Very very true. This is why I think this is more of a "peak road" period rather than "peak car". There are no good options in Central Texas to driving for many trips folks would want to take. For most trips, walking and biking are laughably inadequate. The mass transit options are relatively slim, and subject to the same congestion problems, for the most part, that single occupant vehicles are subject to - so there's little advantage to taking the bus beyond cost (Cap Metro's fares are VERY low on average). The Red Line is at its ridership target now (and actually a little above it, now that late night Friday and Saturday service is there), but further increases in peak period capacity will require investments in new infrastructure, vehicles, and increased operations & maintenance costs. So the car is the only option right now for many people.

*But*, as vehicle fuel efficiency increases every year, and folks like THL economize more and more on their trips, gasoline tax revenues will continue to fall, likely at an accelerating rate.

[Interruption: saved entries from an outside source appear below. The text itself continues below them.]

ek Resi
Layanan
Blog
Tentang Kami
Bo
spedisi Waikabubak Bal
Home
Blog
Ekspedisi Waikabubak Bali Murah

We haven't raised them in about 20 years, and the political and economic situation today makes it very unlikely that we will any time soon.

What does that mean? Well, it means that TxDOT and other highway providers have less money to simply maintain what's already out there, let alone build new. Forget about many large scale highway projects for the foreseeable future, unless we want to dip into the general fund even more than we do to build and maintain roads (general fund revenues given over to highway construction and lifecycle costs average about 50%...i.e. not from gasoline tax or 'user fees'; some roads recoup even less than that).

So, "peak road"? Yeah, I buy that. "Peak car"? Nope. Not even close, for most of the country.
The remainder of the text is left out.